Senate debates
Tuesday, 25 November 2025
Documents
Housing Australia; Order for the Production of Documents
3:03 pm
Tim Ayres (NSW, Australian Labor Party, Minister for Industry and Innovation) Share this | Hansard source
I've been asked to explain noncompliance with this order. As Senator McKenzie knows, when I'm asked to turn up for these things, I always do. It's order No. 196, relating to the appointment of the observer to the Housing Australia Board, which I'm advised will be made available shortly. But, as the Senate will be aware, this chamber has agreed to a very large number of orders for the production of documents with respect to housing in a very short timeframe. That occurs against the backdrop of a period in Senate procedure where, in fact, the term 'very large' really doesn't do justice to the industrial scale and sometimes automated process of requiring orders to produce that are very difficult for any government to comply with—and I think that's their intent. The Treasury is working to support compliance with these many and varied orders, but processing times are, of course, impacted as a result.
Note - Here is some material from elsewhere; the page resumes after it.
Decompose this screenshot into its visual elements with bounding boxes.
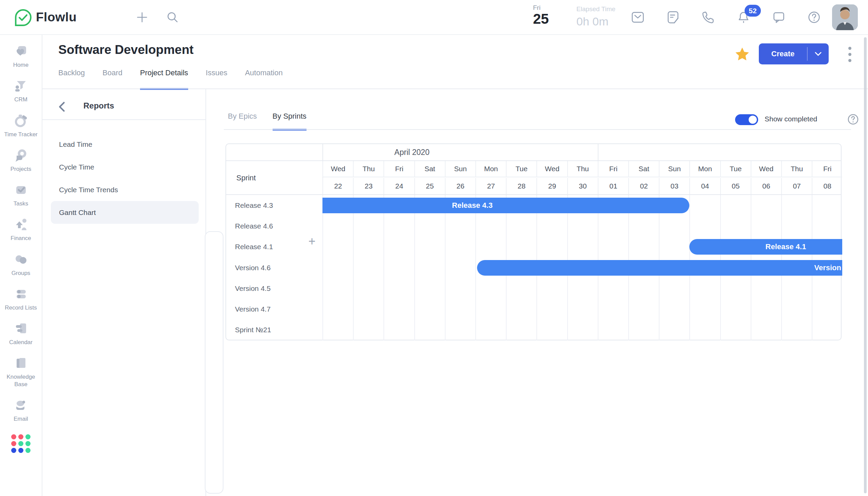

The government is delivering a higher standard of integrity, transparency and accountability. We're upholding a standard that the opposition never did. In fact, their approach to these things was not just to avoid upholding the standard but to avoid being in the same suburb as the standard. This chamber has agreed to an average of four of these orders for the production of documents every single sitting day of this parliament. Recently, the Senate even agreed to 14 orders for the production of documents in a single day. I'll give you a tip: these orders for the production of documents have impact when they're used rarely, when you know you're on to something, not as an industrial-scale fishing operation, which would make some of the large, subsidised, northern fleet operations in the Pacific and the Atlantic blush.
These orders, often with a scope that goes into the thousands of pages and often with a turnaround time of mere hours, do not just sort themselves out. There's no magical safe or filing cabinet in the ministerial wing of this building that will instantly serve up whatever documents Senator Bragg or his artificial intelligence OPD generator can produce. These take work, and the problem, Senator Bragg, is they take the work of people you'll probably never meet, people that Mr Dutton, in the last campaign, was contemptuous of. Public servants, who work hard for Australia every single day, instead of delivering for Australia, are now wandering around the office trying to work out how to comply with the latest 14 Senator Bragg orders for the production of documents. That takes real work from real people, who otherwise would be doing real things, not pandering to your or your team's requirement to try and desperately hang on to something that gives some credence to what otherwise has been one of the worst periods of opposition in Australian political history.
The volume and scope of these orders have blown out of all proportion, not just in recent historical terms but in terms of history since the federation of this great country. I would urge those opposite who are responsible for this malfeasant approach to public administration to spend the Christmas break having a little bit of a think about how to use Senate procedures with a bit of impact and purpose to deliver a few hits for your side—that's okay; that's what it's for. But industrial-scale fishing operations aren't in the public interest.
These documents will be made available shortly.